**Exercise data**:

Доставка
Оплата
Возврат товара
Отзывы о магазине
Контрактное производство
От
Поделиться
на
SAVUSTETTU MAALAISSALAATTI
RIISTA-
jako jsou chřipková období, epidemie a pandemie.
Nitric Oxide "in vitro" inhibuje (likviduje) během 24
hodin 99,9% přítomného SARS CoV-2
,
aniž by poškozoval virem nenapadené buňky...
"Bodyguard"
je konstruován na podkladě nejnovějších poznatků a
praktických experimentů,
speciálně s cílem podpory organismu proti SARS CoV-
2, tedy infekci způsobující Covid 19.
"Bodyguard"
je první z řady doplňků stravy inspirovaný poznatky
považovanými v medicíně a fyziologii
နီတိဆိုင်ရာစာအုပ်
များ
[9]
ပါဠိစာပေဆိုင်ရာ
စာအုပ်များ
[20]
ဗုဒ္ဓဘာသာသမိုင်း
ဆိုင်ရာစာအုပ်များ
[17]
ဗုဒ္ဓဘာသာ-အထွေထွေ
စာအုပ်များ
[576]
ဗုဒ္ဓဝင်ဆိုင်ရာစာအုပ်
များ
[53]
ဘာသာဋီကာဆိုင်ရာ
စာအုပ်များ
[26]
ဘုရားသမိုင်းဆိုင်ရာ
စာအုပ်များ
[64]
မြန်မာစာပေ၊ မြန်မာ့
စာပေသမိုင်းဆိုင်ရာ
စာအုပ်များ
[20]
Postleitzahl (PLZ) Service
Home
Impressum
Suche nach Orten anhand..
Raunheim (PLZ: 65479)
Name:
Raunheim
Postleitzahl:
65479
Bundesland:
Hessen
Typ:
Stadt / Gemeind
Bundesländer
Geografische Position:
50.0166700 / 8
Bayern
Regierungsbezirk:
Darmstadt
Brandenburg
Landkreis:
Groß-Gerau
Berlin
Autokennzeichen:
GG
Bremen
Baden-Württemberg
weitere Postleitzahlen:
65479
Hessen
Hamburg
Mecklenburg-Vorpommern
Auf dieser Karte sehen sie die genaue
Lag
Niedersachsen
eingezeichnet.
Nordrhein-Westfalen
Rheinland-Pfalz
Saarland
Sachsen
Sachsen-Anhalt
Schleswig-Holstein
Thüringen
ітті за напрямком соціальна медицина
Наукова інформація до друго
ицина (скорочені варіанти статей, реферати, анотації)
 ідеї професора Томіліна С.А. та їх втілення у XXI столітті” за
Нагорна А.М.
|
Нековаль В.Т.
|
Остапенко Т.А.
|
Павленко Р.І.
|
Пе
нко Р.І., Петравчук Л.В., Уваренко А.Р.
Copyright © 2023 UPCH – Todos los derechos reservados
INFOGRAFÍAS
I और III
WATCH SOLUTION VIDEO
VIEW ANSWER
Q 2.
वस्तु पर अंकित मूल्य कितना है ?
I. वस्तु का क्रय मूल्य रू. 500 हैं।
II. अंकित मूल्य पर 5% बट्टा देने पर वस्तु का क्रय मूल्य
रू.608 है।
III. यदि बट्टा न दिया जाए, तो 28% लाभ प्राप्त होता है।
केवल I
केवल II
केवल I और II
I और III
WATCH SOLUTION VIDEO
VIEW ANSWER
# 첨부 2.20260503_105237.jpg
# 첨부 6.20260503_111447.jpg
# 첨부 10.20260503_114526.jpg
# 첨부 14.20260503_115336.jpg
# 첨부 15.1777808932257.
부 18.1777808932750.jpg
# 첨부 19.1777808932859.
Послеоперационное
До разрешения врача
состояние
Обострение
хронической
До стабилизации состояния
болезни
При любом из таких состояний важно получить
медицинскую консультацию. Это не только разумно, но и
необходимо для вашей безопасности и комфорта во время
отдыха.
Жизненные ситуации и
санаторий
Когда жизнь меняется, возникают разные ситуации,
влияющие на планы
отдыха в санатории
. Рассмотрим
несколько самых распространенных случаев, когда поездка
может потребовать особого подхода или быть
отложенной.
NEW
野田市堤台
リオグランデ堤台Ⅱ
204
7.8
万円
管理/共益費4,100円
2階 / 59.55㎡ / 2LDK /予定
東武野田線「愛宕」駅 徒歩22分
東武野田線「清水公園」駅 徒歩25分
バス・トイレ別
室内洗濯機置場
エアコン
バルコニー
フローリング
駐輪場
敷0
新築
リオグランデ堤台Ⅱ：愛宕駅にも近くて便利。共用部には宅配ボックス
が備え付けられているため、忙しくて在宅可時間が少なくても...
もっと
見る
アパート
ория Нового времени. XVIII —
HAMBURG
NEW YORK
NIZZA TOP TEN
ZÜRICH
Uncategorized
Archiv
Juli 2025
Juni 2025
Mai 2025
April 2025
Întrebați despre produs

**Work request**: Using the material above, extract the line that contains "Uncategorized" and every line after it, exactly as given; stop at the last line.

**The completed task**:
Uncategorized
Archiv
Juli 2025
Juni 2025
Mai 2025
April 2025
Întrebați despre produs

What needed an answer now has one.